[Data extracted from a collection]
────────────────────

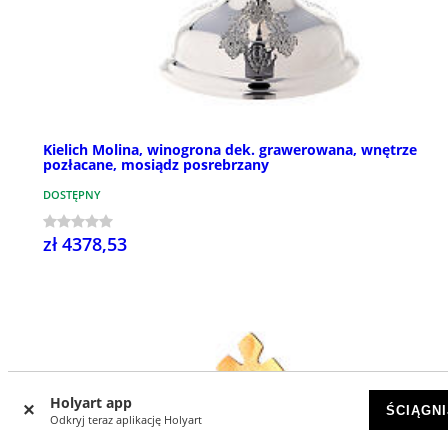
Kielich Molina, winogrona dek. grawerowana, wnętrze
pozłacane, mosiądz posrebrzany
DOSTĘPNY
zł 4378,53
Holyart app
ŚCIĄGNI
Odkryj teraz aplikację Holyart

────────────────────

Except for the pictures, copy every line of the records above exactly.

Output =
Kielich Molina, winogrona dek. grawerowana, wnętrze
pozłacane, mosiądz posrebrzany
DOSTĘPNY
zł 4378,53
Holyart app
ŚCIĄGNI
Odkryj teraz aplikację Holyart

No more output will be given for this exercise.